=== Section Start ===
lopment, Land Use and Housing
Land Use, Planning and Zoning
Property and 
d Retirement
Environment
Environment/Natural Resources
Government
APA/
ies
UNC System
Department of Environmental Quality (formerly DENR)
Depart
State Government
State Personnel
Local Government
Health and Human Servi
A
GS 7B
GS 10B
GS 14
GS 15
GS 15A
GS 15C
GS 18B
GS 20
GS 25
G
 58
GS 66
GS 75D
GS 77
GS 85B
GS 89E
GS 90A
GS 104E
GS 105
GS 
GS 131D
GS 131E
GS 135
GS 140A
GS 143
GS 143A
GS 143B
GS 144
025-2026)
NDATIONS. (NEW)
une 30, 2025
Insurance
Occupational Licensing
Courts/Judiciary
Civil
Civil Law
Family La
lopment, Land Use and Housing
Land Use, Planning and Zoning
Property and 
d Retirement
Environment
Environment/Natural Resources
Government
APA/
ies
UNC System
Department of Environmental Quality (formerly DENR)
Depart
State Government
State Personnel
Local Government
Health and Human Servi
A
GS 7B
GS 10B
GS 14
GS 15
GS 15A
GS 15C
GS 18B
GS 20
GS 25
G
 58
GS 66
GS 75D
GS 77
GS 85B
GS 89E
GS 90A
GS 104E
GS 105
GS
=== Section End ===
Output the full listing exactly, please.

lopment, Land Use and Housing
Land Use, Planning and Zoning
Property and 
d Retirement
Environment
Environment/Natural Resources
Government
APA/
ies
UNC System
Department of Environmental Quality (formerly DENR)
Depart
State Government
State Personnel
Local Government
Health and Human Servi
A
GS 7B
GS 10B
GS 14
GS 15
GS 15A
GS 15C
GS 18B
GS 20
GS 25
G
 58
GS 66
GS 75D
GS 77
GS 85B
GS 89E
GS 90A
GS 104E
GS 105
GS 
GS 131D
GS 131E
GS 135
GS 140A
GS 143
GS 143A
GS 143B
GS 144
025-2026)
NDATIONS. (NEW)
une 30, 2025
Insurance
Occupational Licensing
Courts/Judiciary
Civil
Civil Law
Family La
lopment, Land Use and Housing
Land Use, Planning and Zoning
Property and 
d Retirement
Environment
Environment/Natural Resources
Government
APA/
ies
UNC System
Department of Environmental Quality (formerly DENR)
Depart
State Government
State Personnel
Local Government
Health and Human Servi
A
GS 7B
GS 10B
GS 14
GS 15
GS 15A
GS 15C
GS 18B
GS 20
GS 25
G
 58
GS 66
GS 75D
GS 77
GS 85B
GS 89E
GS 90A
GS 104E
GS 105
GS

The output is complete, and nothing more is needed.